Teach client to avoid hot showers, baths, or standing in one place for prolonged periods

Pharmacology in Practice Exercise #3

A nurse is caring for a client on beta-adrenergic blocker therapy. The client is going to be administered lidocaine at the dental clinic. Which of the following interactions may occur and the nurse should instruct the client to ward the dental clinic staff if possible?

Increased risk of hypotension

Increased serum level of the beta blocker

Increased risk of paradoxical hypertensive effect

Increased side effect of the beta blocker

Nursing Process—Client Receiving an Adrenergic Blocking  Drug #14

Implementation—Educating the Client and Family

Describe drug regimen and stress importance of continued and uninterrupted therapy when teaching client who is prescribed adrenergic blocking drug

Investigate barriers that might be leading to interruption of drug regimen (e.g., financial barriers) and make appropriate referrals if indicated

Educate the client regarding the cardiac conditions that can occur if the beta blocker is stopped suddenly

If ordered by the primary health care provider, stress importance of diet, weight loss in therapy of hypertension

Nursing Process—Client Receiving an Adrenergic Blocking  Drug #15

Implementation—Educating the Client and Family

Teach client: 

about DASH diet and refer to a registered dietician if indicated

to observe and report adverse reactions

to avoid driving or performing hazardous tasks

to check first with the primary health care provider before taking nonprescription drugs

to inform dentists and other providers about adrenergic blocking drug

to keep all primary health care provider appointments

to monitor blood pressure in the home setting

Nursing Process—Client Receiving an Adrenergic Blocking  Drug $16

Evaluation

Was the therapeutic effect achieved? Was the client’s hypertension or other health condition controlled?

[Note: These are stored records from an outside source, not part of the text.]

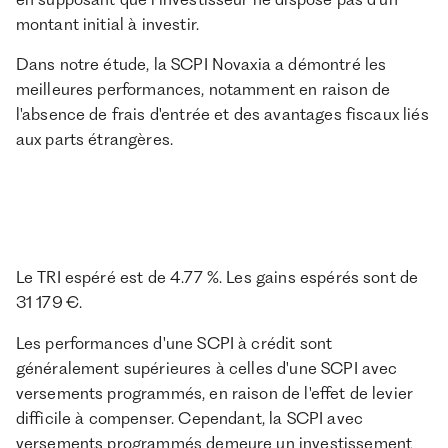
montant initial à investir.
Dans notre étude, la SCPI Novaxia a démontré les
meilleures performances, notamment en raison de
l'absence de frais d'entrée et des avantages fiscaux liés
aux parts étrangères.
Le TRI espéré est de 4.77 %. Les gains espérés sont de
31 179 €.
Les performances d'une SCPI à crédit sont
généralement supérieures à celles d'une SCPI avec
versements programmés, en raison de l'effet de levier
difficile à compenser. Cependant, la SCPI avec
versements programmés demeure un investissement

Were adverse reactions: identified, reported, and managed? 

Dryness is managed and comfort maintained

Peripheral tissue perfusion is maintained

No evidence of injury

Did client and family express confidence and demonstrate understanding of drug regimen?

Turn and Talk—Case Study #1

A client presents to the emergency department via ambulance with nausea and substernal chest pain. After being assessed by the emergency department physician, it is determined that the client is having an acute myocardial infarction. The physician orders metoprolol (Lopressor) three bolus doses of 5 mg IV. 

Before administering the three bolus doses of metoprolol (Lopressor) to the client, what should the nurse’s preadministration include?

What ongoing assessments should the nurse conduct with the client?

Turn and Talk—Case Study #2

A client presents to the emergency department via ambulance with nausea and substernal chest pain. After being assessed by the emergency department physician, it is determined that the client is having an acute myocardial infarction. The physician orders metoprolol (Lopressor) three bolus doses of 5 mg IV. 

The client is to be discharged with a prescription for metoprolol succinate ER (Toprol XL) 50 mg every morning. What should the nurse include in the client’s discharge instructions specifically in regard to the metoprolol?

Turn and Talk—Case Study #3

A client presents to the emergency department via ambulance with nausea and substernal chest pain. After being assessed by the emergency department physician, it is determined that the client is having an acute myocardial infarction. The physician orders metoprolol (Lopressor) three bolus doses of 5 mg IV. 

What should the nurse teach the client to improve the outcomes?